My friend speaks for quite a few people. Recent studies show that 37% of Catholics in the United States are seriously thinking about leaving the Church as the result of the sexual abuse crisis. This percentage is not confined to the 75% of Catholics who do not regularly attend Sunday Mass; it includes church-going Catholics. Many pastors confirm that Mass attendance has declined since the summer of 2018, along with financial support.
At a time when parishioners are rightfully angry, what does it mean to believe in the Church and to love it? Can we love the Church and at the same time insist on genuine reform? Thankfully, the answer is “yes” — but a “yes” that requires us to do some thinking and praying, because there are false ways of loving and reforming the Church.
One false way of loving the Church is to say, “I love the Church all right, but not that old corrupt institutional Church.” From its earliest days, there have been people who professed love only for some invisible, spiritual Church, not the actual flesh and blood Church that came from the side of the crucified Savior.
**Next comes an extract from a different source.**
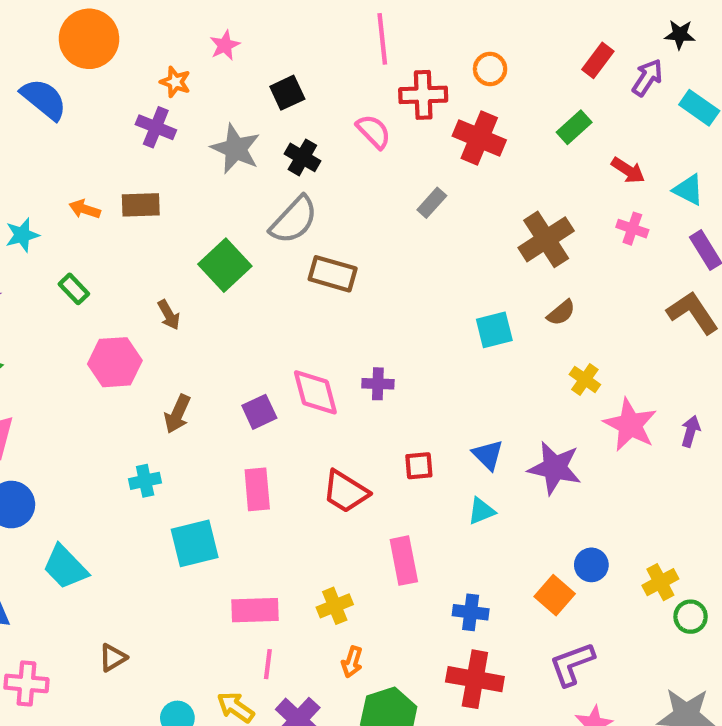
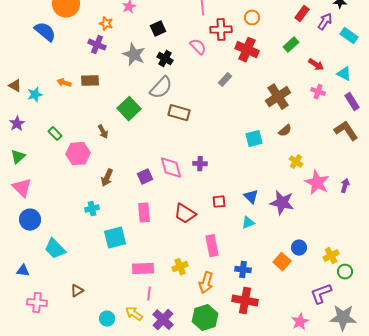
green rectangle: (74, 289) -> (55, 134), moved
orange arrow: (352, 662) -> (206, 283), moved, size x1.5
purple L-shape: (572, 664) -> (321, 294), moved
This perspective is understandable enough, yet it remains a cop out.
The Church is made up of “a divine and a human element” that coalesce to “form one complex reality” (Vatican II, Lumen Gentium, no. 8). It is the “human element” of the Church, made up of sinful human beings, which continually needs to be reformed and purified — but not discarded or made into something other than what the Lord intended. Not surprisingly, some proposed reforms have nothing to do with the sexual abuse crisis but rather attempt to impose on the Church various ideological agendas, in none of which salvation can be found.
Please don’t think this is an attempt to sanitize the depth and enormity of the sexual abuse crisis, for we need deep purification and far-reaching reform.
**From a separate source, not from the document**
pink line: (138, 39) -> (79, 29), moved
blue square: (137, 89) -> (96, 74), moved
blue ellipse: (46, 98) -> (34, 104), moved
Good policies and procedures are a start. For example, the so-called “Dallas Charter” enacted by the U.S. bishops in 2002 has been effective. Since then, very few new cases of clergy sexual abuse have been reported. In dioceses, parishes, Catholic schools and other ministries, many safeguards are now in place to prevent abuse and/or to ensure that it is reported to civil authorities the minute it is discovered. Thanks to the Holy Father’s new directive, the U.S. bishops are also putting in place new procedures by which we will be held accountable for abuse, harassment or failure to handle allegations of sexual misconduct in accord with the highest standards. Procedural reform is indeed one of the ways to love the Church and to reform and purify its visible structures.
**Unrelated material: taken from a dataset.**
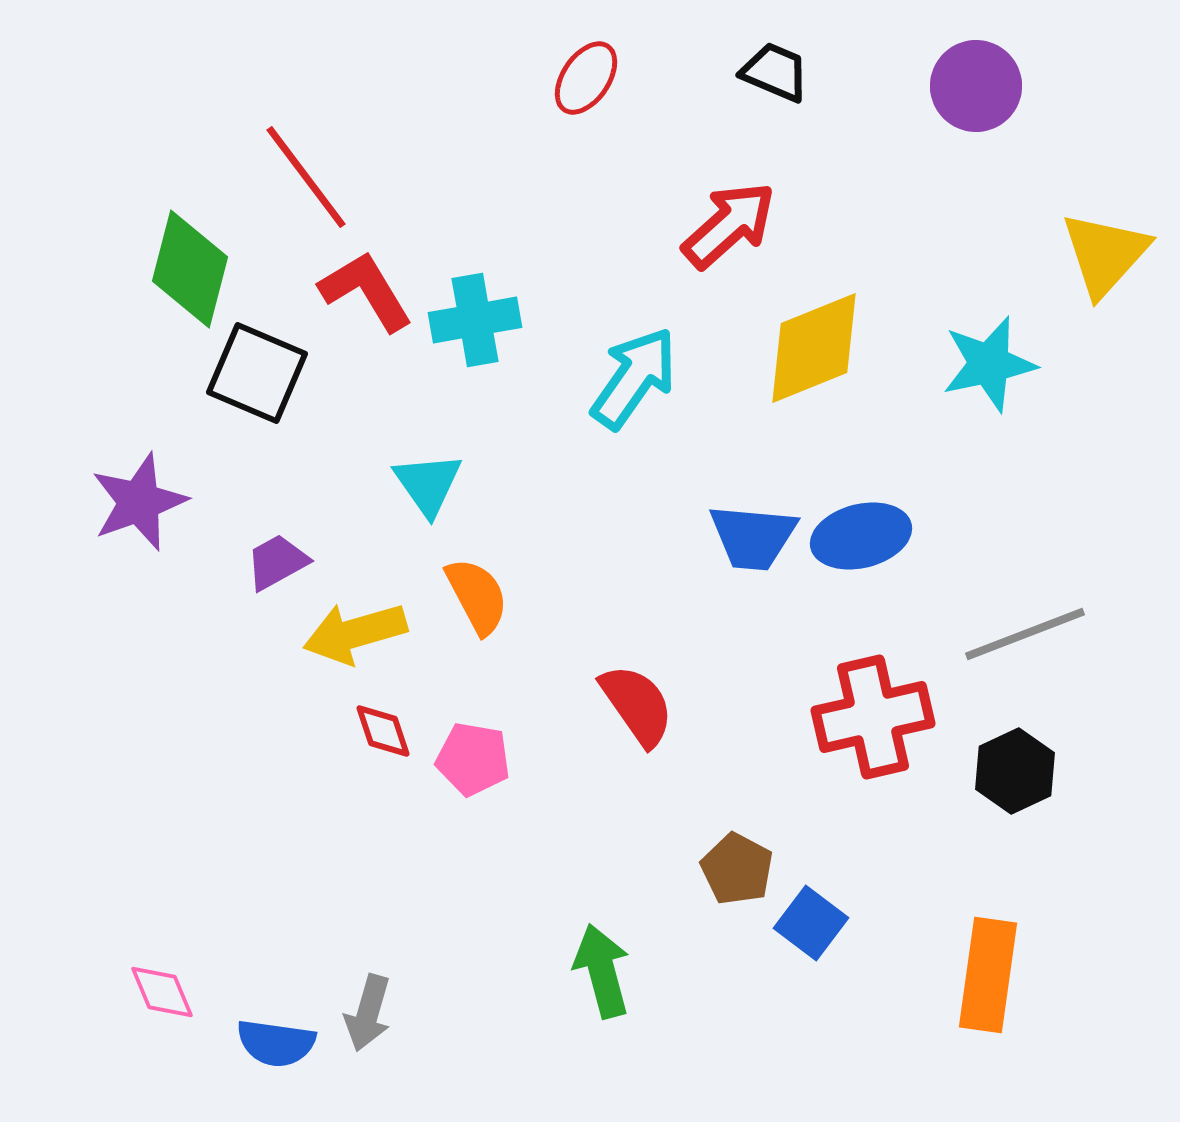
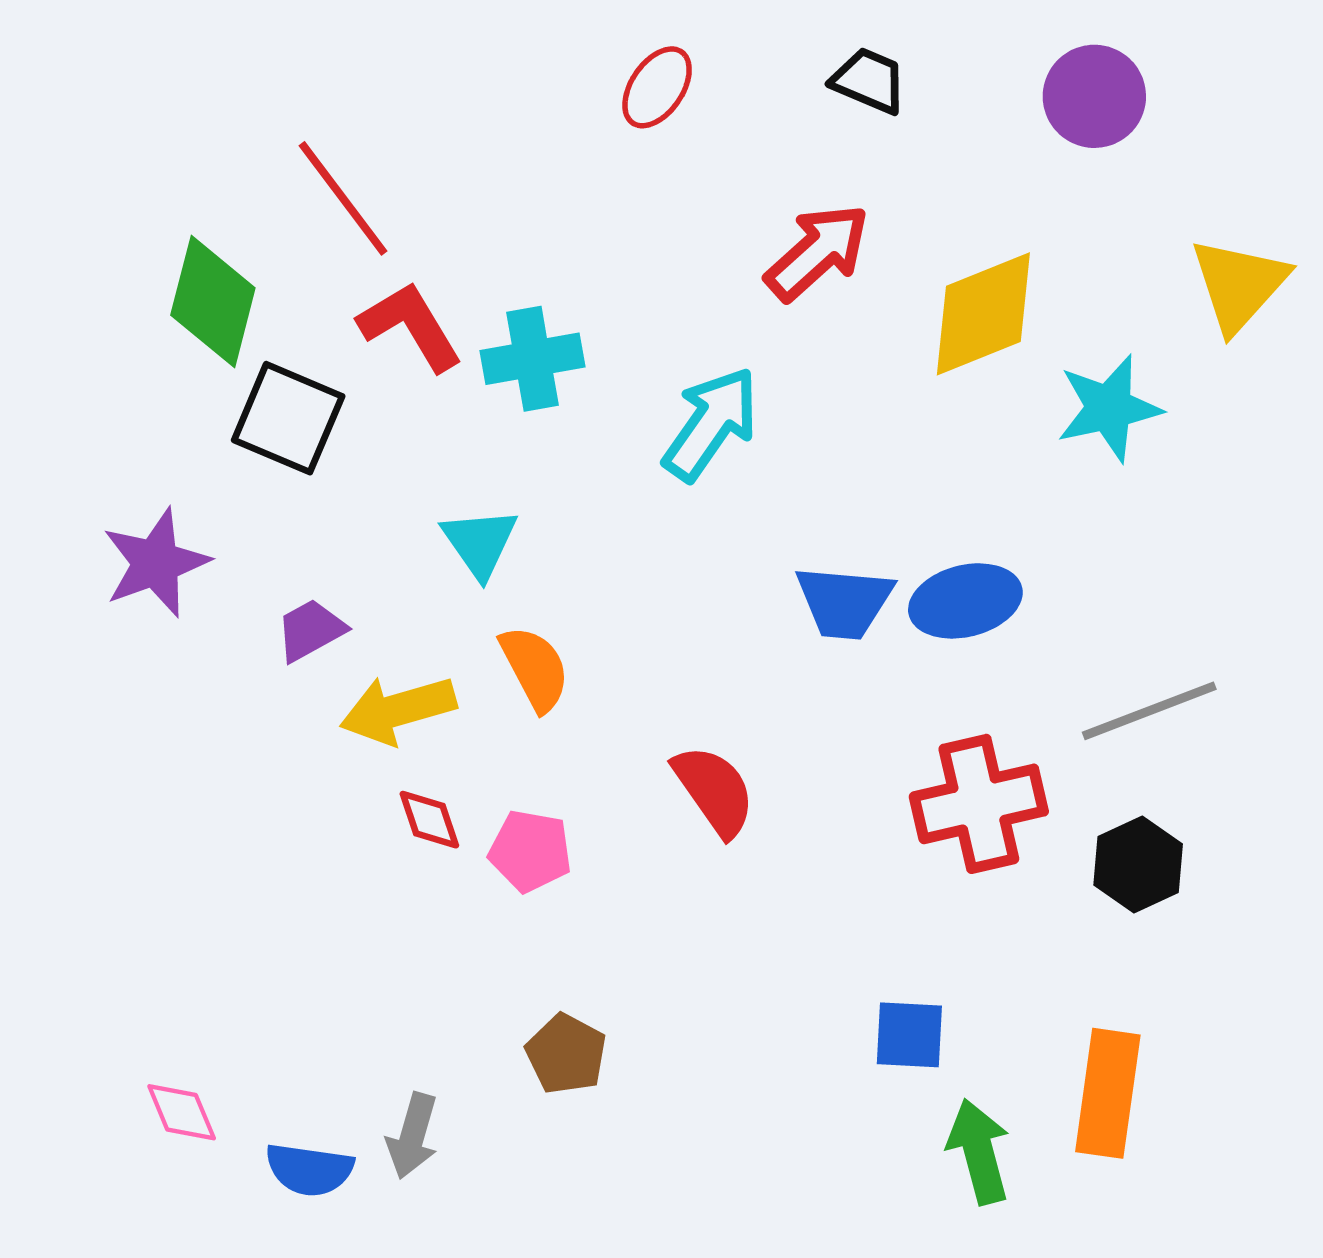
yellow diamond: (814, 348) -> (983, 314), moved
brown pentagon: (737, 869) -> (566, 1054), moved
blue square: (811, 923) -> (909, 1035), turned -34
green arrow: (602, 971) -> (979, 1152), moved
But there is a much deeper reform that is more necessary than ever. A profound conversion on the part of the Church’s shepherds is essential, but for this reform to take hold it must include all of God’s people. Purifying the Church is something we do together. We have to reject moral relativism and the compromises with evil that follow in its wake. We have to turn to the Lord in prayer as never before, both as individuals and as parish communities. And with the help of the Holy Spirit by whom Jesus lives and acts in us, we should strive to change not only programs and certain structures but indeed the culture of our dioceses, parishes, homes and ministries such that they are places of encounter with the risen Lord and one another, places filled with hope and missionary zeal.
As Knights of Columbus, we speak of ourselves as “the strong right arm of the Church.” Let us resolve, then, to believe in the Church and to love the Church so much that we contribute to its ongoing purification and reform.